Almanya'daki birçok politikacı ve diğer tanınmış kişilerin özel bilgilerinin çalınıp internet ortamında yayınlanmasıyla patlak veren skandalın soruşturması sürüyor. Die Welt gazetesi veri hırsızlığına şu satırlarla değiniyor:
"Politikacıların yeniden sanal saldırıya uğramaktan korunmasını istemek emniyeti ve internet güvenliğinden sorumlu kuruluşları çözemeyecekleri bir sorunla baş başa bırakmak anlamına gelir. Denetleme altyapısının daha da etkinleştirilmesi siyaseti çalışamaz hale getirir. Böyle bir durumda her milletvekilinin yanına bir de internet bekçisi vermek gerekir. Neyse ki şimdiye kadar internette yayınlanan veriler sıradan bilgiler içeriyor. Skandalın sadece siyasiler için ihtar ateşi anlamına gelmediği bilinmelidir. Enformasyon ve telekomünikasyon güvenliğine uzun süre ‘can sıkıcı musibet' gözüyle bakıldı. Oysa internet güvenliği modern çalışma hayatının olmazsa olmazıdır. Denetlemenin arttırılmasını istemek yerine herkes internet ortamındaki sorumluluğuna sahip çıkıp bu teknolojiyi bilinçli bir şekilde kullanmalıdır.”

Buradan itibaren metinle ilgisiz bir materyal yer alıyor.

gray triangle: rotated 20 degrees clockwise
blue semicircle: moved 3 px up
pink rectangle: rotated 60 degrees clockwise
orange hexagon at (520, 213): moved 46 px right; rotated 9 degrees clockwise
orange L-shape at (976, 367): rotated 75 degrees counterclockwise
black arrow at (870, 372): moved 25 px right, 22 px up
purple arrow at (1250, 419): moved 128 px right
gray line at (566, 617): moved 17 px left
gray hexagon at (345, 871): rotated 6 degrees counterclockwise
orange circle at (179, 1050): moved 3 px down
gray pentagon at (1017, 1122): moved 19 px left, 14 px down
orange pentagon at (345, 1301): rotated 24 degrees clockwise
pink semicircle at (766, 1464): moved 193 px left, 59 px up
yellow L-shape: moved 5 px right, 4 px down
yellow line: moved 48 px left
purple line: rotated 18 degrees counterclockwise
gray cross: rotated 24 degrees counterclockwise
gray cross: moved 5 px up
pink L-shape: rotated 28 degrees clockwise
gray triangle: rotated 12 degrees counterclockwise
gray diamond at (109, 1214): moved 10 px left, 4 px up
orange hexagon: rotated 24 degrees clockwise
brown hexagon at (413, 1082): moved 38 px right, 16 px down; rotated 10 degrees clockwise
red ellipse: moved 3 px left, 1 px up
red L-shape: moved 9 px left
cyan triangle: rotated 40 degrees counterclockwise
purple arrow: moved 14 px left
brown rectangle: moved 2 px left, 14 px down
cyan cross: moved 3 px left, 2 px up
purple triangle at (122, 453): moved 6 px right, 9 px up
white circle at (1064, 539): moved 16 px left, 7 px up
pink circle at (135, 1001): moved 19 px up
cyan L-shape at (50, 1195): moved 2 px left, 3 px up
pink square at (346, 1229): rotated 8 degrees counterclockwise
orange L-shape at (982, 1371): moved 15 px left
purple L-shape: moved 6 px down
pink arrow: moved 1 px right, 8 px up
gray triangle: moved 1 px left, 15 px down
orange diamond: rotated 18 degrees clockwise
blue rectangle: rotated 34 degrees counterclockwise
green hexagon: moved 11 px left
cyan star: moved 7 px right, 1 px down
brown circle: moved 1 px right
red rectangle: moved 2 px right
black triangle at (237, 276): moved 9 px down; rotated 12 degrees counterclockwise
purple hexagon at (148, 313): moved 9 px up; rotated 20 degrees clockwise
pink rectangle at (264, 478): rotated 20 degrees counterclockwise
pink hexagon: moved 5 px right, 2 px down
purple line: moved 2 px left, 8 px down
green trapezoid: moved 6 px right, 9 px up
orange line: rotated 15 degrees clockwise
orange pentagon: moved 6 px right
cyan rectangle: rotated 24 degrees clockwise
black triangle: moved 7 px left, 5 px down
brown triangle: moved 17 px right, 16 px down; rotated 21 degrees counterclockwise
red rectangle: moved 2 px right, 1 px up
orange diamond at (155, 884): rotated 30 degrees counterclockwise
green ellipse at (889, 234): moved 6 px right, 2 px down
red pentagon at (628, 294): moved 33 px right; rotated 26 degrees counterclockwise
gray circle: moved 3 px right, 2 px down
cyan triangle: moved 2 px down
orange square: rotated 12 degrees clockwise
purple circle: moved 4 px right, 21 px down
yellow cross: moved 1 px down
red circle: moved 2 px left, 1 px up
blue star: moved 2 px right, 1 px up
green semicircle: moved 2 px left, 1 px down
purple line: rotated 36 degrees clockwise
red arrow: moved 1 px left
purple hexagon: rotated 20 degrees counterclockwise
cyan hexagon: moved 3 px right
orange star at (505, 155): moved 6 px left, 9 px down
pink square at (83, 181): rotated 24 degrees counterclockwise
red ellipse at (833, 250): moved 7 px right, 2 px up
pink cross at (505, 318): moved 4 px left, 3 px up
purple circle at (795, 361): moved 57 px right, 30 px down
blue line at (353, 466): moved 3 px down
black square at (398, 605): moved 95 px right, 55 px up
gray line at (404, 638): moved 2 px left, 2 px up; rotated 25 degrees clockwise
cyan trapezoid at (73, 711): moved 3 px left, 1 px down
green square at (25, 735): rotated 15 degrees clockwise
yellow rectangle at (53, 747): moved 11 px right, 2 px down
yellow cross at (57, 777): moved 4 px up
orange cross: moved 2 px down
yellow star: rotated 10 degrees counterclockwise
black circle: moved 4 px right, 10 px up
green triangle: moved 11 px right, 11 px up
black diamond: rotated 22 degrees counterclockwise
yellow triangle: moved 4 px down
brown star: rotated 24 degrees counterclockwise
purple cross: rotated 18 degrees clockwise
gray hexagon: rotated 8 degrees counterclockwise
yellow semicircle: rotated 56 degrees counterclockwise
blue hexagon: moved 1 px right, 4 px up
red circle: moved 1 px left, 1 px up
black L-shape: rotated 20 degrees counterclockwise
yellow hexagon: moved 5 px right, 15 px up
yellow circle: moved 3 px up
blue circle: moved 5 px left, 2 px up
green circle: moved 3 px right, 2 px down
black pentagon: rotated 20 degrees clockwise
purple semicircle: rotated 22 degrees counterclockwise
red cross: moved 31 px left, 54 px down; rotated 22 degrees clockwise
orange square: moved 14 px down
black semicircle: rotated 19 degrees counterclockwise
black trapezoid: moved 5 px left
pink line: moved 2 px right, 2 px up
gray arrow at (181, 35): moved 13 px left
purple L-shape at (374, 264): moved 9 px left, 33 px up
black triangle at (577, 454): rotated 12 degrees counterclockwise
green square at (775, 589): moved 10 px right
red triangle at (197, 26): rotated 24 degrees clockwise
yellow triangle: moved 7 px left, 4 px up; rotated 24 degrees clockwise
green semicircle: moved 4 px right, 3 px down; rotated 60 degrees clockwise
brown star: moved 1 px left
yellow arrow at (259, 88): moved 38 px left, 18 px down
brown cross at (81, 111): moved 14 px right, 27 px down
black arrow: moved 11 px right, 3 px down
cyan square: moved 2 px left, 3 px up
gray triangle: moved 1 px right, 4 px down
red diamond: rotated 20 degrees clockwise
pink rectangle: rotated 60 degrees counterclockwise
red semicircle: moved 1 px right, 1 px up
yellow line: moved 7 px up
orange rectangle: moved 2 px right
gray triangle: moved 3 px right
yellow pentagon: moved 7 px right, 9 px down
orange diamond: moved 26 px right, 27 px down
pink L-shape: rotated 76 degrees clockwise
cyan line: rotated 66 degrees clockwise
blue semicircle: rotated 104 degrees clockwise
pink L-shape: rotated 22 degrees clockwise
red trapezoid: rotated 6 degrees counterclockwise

Straubinger Tagblatt gazetesinin siber güvenlikle ilgili yorumunda ise şu ifadelere veriliyor:
"İlk yapılması gereken Federal Meclis'in ve milletvekillerinin korunmasını Enformasyon Teknolojileri Güvenlik Dairesi'ne devretmek ve bu kuruluşu gerekli her türlü yetkiyle donatıp, federal siber savunma merkezi yapmaktır. Ancak bu adım bireylerin özel verilerini koruma sorumluluğundan kurtulması anlamına gelmez. Nasıl analog dünyada hırsıza karşı tedbir alıyorsak, internet ortamında da aynı dikkati göstermeliyiz. Güvenlik makamlarının profesyonel kadroları olmadan bu görevin altından kalkılamaz.”